Cure for binge eating could lie in implanted brain device

by mcardinal

Trey Paul, FISM News 


A promising new study is providing hope for people suffering from binge eating disorder (BED), the most common eating disorder in the United States.  It is even more common than breast cancer.

According to research published in Nature Medicine, two adult female patients, ages 46 and 56, with BED are living life with fewer food cravings and binge eating episodes after undergoing deep brain stimulation (DBS).

DBS involves creating small holes in the skull to implant electrodes within certain areas of the brain so that electrical impulses can be produced to regulate abnormal impulses. Those same electrical impulses can also impact chemicals within the brain.

In some cases, the amount of stimulation is controlled by a device similar to a pacemaker that’s placed under the skin of your upper chest. A wire that travels under your skin connects the device to the electrodes in your brain.
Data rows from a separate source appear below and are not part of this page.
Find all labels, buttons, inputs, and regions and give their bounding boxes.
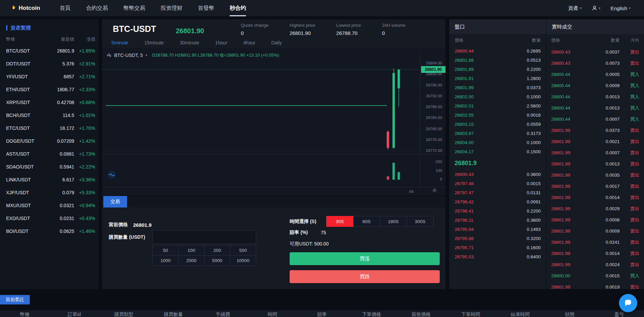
nav-item-6[interactable]: 秒合约 [230, 0, 246, 16]
tab-trade[interactable]: 交易 [103, 196, 127, 207]
nav-item-1[interactable]: 首頁 [60, 0, 70, 16]
market-row[interactable]: BTC/USDT26801.9+1.85% [0, 44, 99, 57]
pair-label: XJP/USDT [6, 190, 42, 195]
chevron-down-icon[interactable]: ▾ [146, 54, 147, 57]
orderbook-ask-row[interactable]: 26801.911.2800 [449, 74, 546, 83]
orderbook-ask-row[interactable]: 26800.440.2695 [449, 46, 546, 56]
sidebar-title-label: 資產繁體 [11, 25, 31, 31]
price-chart[interactable]: BTC-USDT, 5 ▾ O26788.70 H26801.90 L26788… [102, 48, 445, 195]
order-qty: 0.0091 [527, 199, 541, 204]
order-price: 26801.91 [455, 76, 474, 81]
timeframe-tab[interactable]: 4hour [243, 40, 255, 45]
market-row[interactable]: BOI/USDT0.0625+1.46% [0, 225, 99, 238]
market-row[interactable]: AST/USDT0.0881+1.73% [0, 147, 99, 160]
timeframe-tab[interactable]: Daily [271, 40, 282, 45]
market-row[interactable]: SDAO/USDT0.5941+2.22% [0, 160, 99, 173]
market-row[interactable]: EXD/USDT0.0231+0.43% [0, 212, 99, 225]
order-price: 26801.88 [455, 58, 474, 63]
orderbook-ask-row[interactable]: 26804.000.1000 [449, 138, 546, 147]
trade-qty: 0.0015 [588, 273, 620, 278]
orderbook-bid-row[interactable]: 26797.480.0015 [449, 179, 546, 188]
orderbook-ask-row[interactable]: 26804.170.1500 [449, 147, 546, 156]
orderbook-ask-row[interactable]: 26801.890.2200 [449, 65, 546, 74]
market-row[interactable]: MXU/USDT0.0321+0.94% [0, 199, 99, 212]
duration-button[interactable]: 180S [380, 216, 407, 227]
pair-label: BOI/USDT [6, 229, 42, 234]
nav-item-3[interactable]: 幣幣交易 [123, 0, 145, 16]
quick-amount-button[interactable]: 1000 [153, 256, 179, 266]
trade-direction: 賣出 [620, 284, 639, 290]
trade-price: 26801.99 [551, 229, 588, 234]
nav-item-2[interactable]: 合約交易 [86, 0, 108, 16]
market-row[interactable]: YFI/USDT6857+2.71% [0, 70, 99, 83]
market-row[interactable]: DOGE/USDT0.07209+1.42% [0, 135, 99, 147]
buy-down-button[interactable]: 買跌 [290, 270, 440, 283]
orderbook-bid-row[interactable]: 26795.710.1600 [449, 243, 546, 252]
candlestick-canvas[interactable] [102, 48, 445, 195]
quick-amount-button[interactable]: 200 [205, 245, 230, 256]
nav-item-5[interactable]: 首發幣 [198, 0, 214, 16]
orderbook-bid-row[interactable]: 26796.110.3600 [449, 216, 546, 225]
orderbook-ask-row[interactable]: 26802.012.5600 [449, 101, 546, 111]
market-row[interactable]: XRP/USDT0.42708+0.68% [0, 96, 99, 109]
orderbook-ask-row[interactable]: 26803.150.0559 [449, 120, 546, 129]
assets-menu[interactable]: 資產 ▾ [568, 5, 582, 12]
quick-amount-button[interactable]: 5000 [205, 256, 230, 266]
orderbook-ask-row[interactable]: 26801.880.0513 [449, 56, 546, 65]
amount-input[interactable] [152, 230, 256, 244]
timeframe-tab[interactable]: 5minute [111, 40, 128, 45]
ticker-stat: Highest price26801.90 [290, 23, 315, 36]
duration-button[interactable]: 30S [326, 216, 353, 227]
orderbook-ask-row[interactable]: 26801.990.0373 [449, 83, 546, 92]
quick-amount-button[interactable]: 2000 [179, 256, 204, 266]
trade-qty: 0.0373 [588, 128, 620, 133]
quick-amount-button[interactable]: 100 [179, 245, 204, 256]
timeframe-tab[interactable]: 30minute [180, 40, 199, 45]
trade-direction: 買入 [620, 94, 639, 100]
chevron-down-icon: ▾ [629, 6, 630, 10]
orderbook-ask-row[interactable]: 26803.970.3173 [449, 129, 546, 138]
orderbook-bid-row[interactable]: 26795.860.3200 [449, 234, 546, 243]
duration-button[interactable]: 300S [407, 216, 434, 227]
market-row[interactable]: XJP/USDT0.079+5.33% [0, 186, 99, 199]
timeframe-tab[interactable]: 15minute [144, 40, 164, 45]
trade-price: 26800.43 [551, 49, 588, 55]
open-orders-tab[interactable]: 當前委託 [0, 295, 30, 304]
pair-change: +1.42% [74, 138, 95, 144]
price-axis-label: 26776.00 [426, 138, 442, 142]
orderbook-bid-row[interactable]: 26796.420.0091 [449, 197, 546, 206]
orderbook-bid-row[interactable]: 26797.470.0131 [449, 188, 546, 197]
quick-amount-button[interactable]: 10000 [230, 256, 256, 266]
orderbook-ask-row[interactable]: 26802.550.0016 [449, 111, 546, 120]
market-row[interactable]: LINK/USDT6.617+3.36% [0, 173, 99, 186]
quick-amount-button[interactable]: 500 [230, 245, 256, 256]
support-chat-button[interactable] [619, 294, 637, 312]
account-menu[interactable]: ▾ [592, 5, 601, 11]
trade-qty: 0.0013 [588, 161, 620, 166]
order-qty: 0.3600 [527, 218, 541, 223]
price-axis-label: 26792.00 [426, 94, 442, 98]
trade-row: 26800.440.0007買入 [546, 114, 644, 125]
trade-price: 26801.99 [551, 139, 588, 144]
orderbook-bid-row[interactable]: 26795.940.1493 [449, 225, 546, 234]
market-row[interactable]: ETH/USDT1806.77+2.33% [0, 83, 99, 96]
timeframe-tab[interactable]: 1hour [215, 40, 227, 45]
orderbook-bid-row[interactable]: 26796.410.2200 [449, 206, 546, 216]
market-row[interactable]: BCH/USDT114.5+1.01% [0, 109, 99, 122]
order-qty: 0.1600 [527, 245, 541, 250]
buy-up-button[interactable]: 買漲 [290, 252, 440, 265]
chart-settings-icon[interactable] [432, 188, 437, 194]
duration-button[interactable]: 60S [353, 216, 380, 227]
quick-amount-button[interactable]: 50 [153, 245, 179, 256]
language-menu[interactable]: English ▾ [610, 5, 630, 11]
timeframe-tabs: 5minute15minute30minute1hour4hourDaily [102, 37, 445, 48]
orderbook-bid-row[interactable]: 26795.530.6400 [449, 252, 546, 261]
nav-item-4[interactable]: 投资理财 [161, 0, 182, 16]
orderbook-ask-row[interactable]: 26802.000.1000 [449, 92, 546, 101]
orderbook-bid-row[interactable]: 26800.430.3600 [449, 170, 546, 179]
market-row[interactable]: ETC/USDT18.172+1.70% [0, 122, 99, 135]
pair-label: XRP/USDT [6, 100, 42, 105]
brand-logo[interactable]: Hotcoin [10, 5, 40, 12]
orders-col-header: 購買類型 [99, 310, 148, 317]
market-row[interactable]: DOT/USDT5.376+2.91% [0, 57, 99, 70]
In this particular case, the two patients took part in a small pilot study over six months that involved having the device surgically placed beneath the scalp with wires running through the skull to each hemisphere of the brain. 

Deep brain stimulation has been approved for use by the Food and Drug Administration to reduce seizures in difficult-to-treat epilepsy and is an established treatment for people with Parkinson’s disease and dystonia, as well as psychiatric conditions like obsessive-compulsive disorder (OCD). 

According to the study, both patients were severely obese and underwent bariatric surgery to no avail. Prior to the study, they tried numerous other weight-loss strategies, including exercise, dieting, support groups, and medication, to no avail. But with the implanted device both women lost weight, and one of the patients improved so much that she no longer met the criteria for BED. 

So far neither patient appears to have significant adverse side effects.

The study was led by investigators at the University of Pennsylvania’s Perelman School of Medicine.

“This was an early feasibility study in which we were primarily assessing safety, but certainly the robust clinical benefits these patients reported to us are really impressive and exciting,” Dr. Casey Halpern, the study’s senior author, said in a news release.

Researchers noted that during the study both patients lost more than 11 pounds and reported “sharp reductions” in their feelings of loss of control and in the frequency of their bingeing episodes.  

One promising part of the study noted both patients “reported making healthier choices around food and having interest in being more physically active, although neither patient enrolled in any regular exercise or diet program during this 6-month follow-up.”

“This was a beautiful demonstration of how translational science can work in the best of cases,” said Dr. Camarin Rolle, one of the lead authors of the study. 

BED is now recognized as an official diagnosis and affects almost 2% of people worldwide. This study is so promising not just because it seeks to address BED specifically, but because BED can also lead to additional health issues like high cholesterol and diabetes.

It’s also important to understand that eating disorders aren’t just about food, which is why they’re recognized as psychiatric disorders. Research shows people typically develop them as a way of dealing with a deeper issue or another psychological condition, such as anxiety or depression.

Symptoms of BED are fairly easy to detect and can be found in people eating a lot of food in a short amount of time, even if they aren’t hungry. Emotional stress has been found to trigger a period of binge eating, which initially leads a person to feel a sense of release or relief, but ultimately ends with feelings of shame or loss of control.

Scientists have continued to follow the subjects and are now enrolling new patients in a larger study. They said the same treatment approach could be used for other loss-of-control-related disorders, including bulimia.